**Data to process:**
== Segment start ==

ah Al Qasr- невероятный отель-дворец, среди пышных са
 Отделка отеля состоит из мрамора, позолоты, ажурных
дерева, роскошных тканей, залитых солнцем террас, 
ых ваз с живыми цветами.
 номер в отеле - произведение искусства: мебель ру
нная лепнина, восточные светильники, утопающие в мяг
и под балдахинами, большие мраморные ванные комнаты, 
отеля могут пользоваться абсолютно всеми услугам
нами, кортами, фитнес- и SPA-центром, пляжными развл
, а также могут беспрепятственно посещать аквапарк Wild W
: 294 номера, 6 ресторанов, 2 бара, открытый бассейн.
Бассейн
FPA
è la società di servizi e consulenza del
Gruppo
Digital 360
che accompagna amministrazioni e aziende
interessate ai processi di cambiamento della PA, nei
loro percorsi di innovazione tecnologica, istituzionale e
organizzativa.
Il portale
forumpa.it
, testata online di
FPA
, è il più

== Segment end ==

**Description of the task:** Provide all the records again, word for word.

**Answer:**
ah Al Qasr- невероятный отель-дворец, среди пышных са
 Отделка отеля состоит из мрамора, позолоты, ажурных
дерева, роскошных тканей, залитых солнцем террас, 
ых ваз с живыми цветами.
 номер в отеле - произведение искусства: мебель ру
нная лепнина, восточные светильники, утопающие в мяг
и под балдахинами, большие мраморные ванные комнаты, 
отеля могут пользоваться абсолютно всеми услугам
нами, кортами, фитнес- и SPA-центром, пляжными развл
, а также могут беспрепятственно посещать аквапарк Wild W
: 294 номера, 6 ресторанов, 2 бара, открытый бассейн.
Бассейн
FPA
è la società di servizi e consulenza del
Gruppo
Digital 360
che accompagna amministrazioni e aziende
interessate ai processi di cambiamento della PA, nei
loro percorsi di innovazione tecnologica, istituzionale e
organizzativa.
Il portale
forumpa.it
, testata online di
FPA
, è il più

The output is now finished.